§ **Task details**
Every line of the entries that holds the word "شامل" is to be copied.

(Records for the task begins)

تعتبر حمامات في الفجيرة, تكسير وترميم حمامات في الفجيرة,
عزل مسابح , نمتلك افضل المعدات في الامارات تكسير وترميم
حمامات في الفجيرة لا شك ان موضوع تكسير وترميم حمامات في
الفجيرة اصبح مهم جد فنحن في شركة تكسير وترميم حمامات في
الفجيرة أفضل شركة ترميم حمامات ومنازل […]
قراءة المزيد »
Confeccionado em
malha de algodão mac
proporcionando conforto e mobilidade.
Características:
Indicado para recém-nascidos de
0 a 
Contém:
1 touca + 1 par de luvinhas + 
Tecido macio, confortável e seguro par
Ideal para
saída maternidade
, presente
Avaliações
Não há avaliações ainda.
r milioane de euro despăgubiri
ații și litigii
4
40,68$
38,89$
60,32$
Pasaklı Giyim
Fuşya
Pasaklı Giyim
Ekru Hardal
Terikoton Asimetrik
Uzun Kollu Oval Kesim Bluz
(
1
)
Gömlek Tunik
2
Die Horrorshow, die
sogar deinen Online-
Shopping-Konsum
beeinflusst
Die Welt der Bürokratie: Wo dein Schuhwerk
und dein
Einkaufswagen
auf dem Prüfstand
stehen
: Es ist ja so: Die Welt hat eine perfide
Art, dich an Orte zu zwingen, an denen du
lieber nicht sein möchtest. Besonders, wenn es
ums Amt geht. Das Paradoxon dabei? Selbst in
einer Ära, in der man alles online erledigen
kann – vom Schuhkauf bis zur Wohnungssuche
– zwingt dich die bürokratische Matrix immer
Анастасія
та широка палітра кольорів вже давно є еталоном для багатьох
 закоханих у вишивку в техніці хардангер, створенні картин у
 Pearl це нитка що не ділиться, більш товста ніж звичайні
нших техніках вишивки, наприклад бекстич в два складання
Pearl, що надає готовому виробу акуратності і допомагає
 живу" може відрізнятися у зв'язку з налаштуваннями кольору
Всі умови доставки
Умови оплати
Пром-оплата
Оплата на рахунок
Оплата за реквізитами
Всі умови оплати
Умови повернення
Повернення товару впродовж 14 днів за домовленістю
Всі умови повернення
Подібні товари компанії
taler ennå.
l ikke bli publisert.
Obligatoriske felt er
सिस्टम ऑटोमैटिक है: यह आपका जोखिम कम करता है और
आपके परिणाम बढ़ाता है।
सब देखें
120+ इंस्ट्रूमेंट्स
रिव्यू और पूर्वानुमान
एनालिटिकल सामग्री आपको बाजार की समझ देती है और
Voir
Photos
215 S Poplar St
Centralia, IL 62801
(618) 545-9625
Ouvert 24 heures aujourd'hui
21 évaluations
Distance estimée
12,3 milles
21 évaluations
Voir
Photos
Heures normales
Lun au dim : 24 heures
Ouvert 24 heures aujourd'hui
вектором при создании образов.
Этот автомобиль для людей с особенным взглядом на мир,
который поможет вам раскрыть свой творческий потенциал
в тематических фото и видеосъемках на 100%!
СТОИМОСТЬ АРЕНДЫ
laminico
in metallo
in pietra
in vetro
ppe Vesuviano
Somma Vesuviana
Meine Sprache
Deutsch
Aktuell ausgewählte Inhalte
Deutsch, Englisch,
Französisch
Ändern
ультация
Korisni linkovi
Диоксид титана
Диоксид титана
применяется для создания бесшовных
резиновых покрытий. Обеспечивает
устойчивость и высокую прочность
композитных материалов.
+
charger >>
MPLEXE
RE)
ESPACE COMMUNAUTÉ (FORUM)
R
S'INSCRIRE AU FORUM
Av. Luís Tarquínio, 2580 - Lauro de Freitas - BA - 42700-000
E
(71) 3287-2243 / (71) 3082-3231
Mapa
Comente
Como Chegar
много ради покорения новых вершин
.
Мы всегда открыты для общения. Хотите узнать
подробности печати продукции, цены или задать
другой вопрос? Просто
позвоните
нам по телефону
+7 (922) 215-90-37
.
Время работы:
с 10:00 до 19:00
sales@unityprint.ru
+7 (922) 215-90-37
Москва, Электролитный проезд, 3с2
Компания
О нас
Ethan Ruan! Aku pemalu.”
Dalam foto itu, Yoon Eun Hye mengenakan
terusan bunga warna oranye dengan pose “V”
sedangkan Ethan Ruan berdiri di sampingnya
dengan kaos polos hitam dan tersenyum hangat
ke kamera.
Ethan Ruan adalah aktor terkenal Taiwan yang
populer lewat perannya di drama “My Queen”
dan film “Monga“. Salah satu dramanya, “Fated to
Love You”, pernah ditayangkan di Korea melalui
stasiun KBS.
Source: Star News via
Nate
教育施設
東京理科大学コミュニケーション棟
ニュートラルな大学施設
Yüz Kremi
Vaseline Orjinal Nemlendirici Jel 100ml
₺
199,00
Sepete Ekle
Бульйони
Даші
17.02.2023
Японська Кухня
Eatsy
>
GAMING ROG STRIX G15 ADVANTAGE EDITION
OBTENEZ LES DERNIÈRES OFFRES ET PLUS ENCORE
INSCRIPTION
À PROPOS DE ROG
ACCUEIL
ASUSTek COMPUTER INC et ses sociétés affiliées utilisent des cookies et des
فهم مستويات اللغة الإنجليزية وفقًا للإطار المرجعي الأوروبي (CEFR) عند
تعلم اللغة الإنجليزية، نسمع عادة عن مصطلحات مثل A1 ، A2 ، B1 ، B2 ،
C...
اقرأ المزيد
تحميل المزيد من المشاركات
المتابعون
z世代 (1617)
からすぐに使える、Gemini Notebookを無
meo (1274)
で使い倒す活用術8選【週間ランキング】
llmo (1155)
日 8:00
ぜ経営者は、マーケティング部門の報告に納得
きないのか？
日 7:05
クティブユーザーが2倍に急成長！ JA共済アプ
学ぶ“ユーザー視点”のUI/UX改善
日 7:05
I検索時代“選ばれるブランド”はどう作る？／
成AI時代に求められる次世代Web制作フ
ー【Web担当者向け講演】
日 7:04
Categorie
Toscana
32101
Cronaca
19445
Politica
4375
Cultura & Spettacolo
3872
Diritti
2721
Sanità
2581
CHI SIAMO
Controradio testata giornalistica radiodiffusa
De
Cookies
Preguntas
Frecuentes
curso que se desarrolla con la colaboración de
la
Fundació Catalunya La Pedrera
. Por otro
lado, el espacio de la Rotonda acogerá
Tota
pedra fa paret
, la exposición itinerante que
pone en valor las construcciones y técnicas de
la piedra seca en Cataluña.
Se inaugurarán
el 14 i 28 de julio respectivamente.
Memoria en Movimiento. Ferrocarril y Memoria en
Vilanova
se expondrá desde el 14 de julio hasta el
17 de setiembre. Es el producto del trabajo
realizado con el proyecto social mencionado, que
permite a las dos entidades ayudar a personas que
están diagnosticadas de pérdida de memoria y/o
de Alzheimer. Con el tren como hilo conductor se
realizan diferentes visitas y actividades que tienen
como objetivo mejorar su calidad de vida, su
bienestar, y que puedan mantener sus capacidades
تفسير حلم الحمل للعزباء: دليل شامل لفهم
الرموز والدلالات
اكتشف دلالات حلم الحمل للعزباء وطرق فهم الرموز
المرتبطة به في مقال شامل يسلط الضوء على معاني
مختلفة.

(Records for the task ends)

§ **Solution to this exercise**
تفسير حلم الحمل للعزباء: دليل شامل لفهم
المرتبطة به في مقال شامل يسلط الضوء على معاني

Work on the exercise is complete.